Here is a question: Why do we need to divide databases and tables? Can’t MySQL handle large tables?
In fact, it can handle large tables. In the projects I have experienced, the physical file size of a single table is more than 80G, and the number of records in a single table is more than 500 million, and this table
It belongs to a very useful table: friend relationship table.
But this method can be said to be not the best method. Because file systems such as Ext3 file systems also have many problems in handling larger than large files.
This level can be replaced by the xfs file system. However, there is a problem that is difficult to solve when the MySQL single table is too large: the operation base related to table structure adjustment
This is not possible. Therefore, major projects will supervise the application of sub-databases and sub-tables during use.

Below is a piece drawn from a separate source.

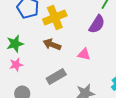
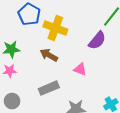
yellow cross: (55, 17) -> (55, 28), turned 35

From Innodb itself, there are only two locks on the Btree of the data file, the leaf node lock and the child node lock. You can imagine that when a page split or addition occurs
New leaves will cause data to be unable to be written into the table.
Therefore, sub-database and sub-table are still a better choice.
So how many sub-databases and tables are appropriate?
After testing 10 million records in a single table, the writing and reading performance is relatively good. In this way, leaving some buffer, then all data fonts in the single table are maintained at
The number of records is below 8 million, and the single table with character type is kept below 5 million.
If planned according to 100 databases and 100 tables, such as user business:
5 million*100*100 = 500,000,000 = 500 billion records.
Now that I have a number in mind, it is relatively easy to plan according to business.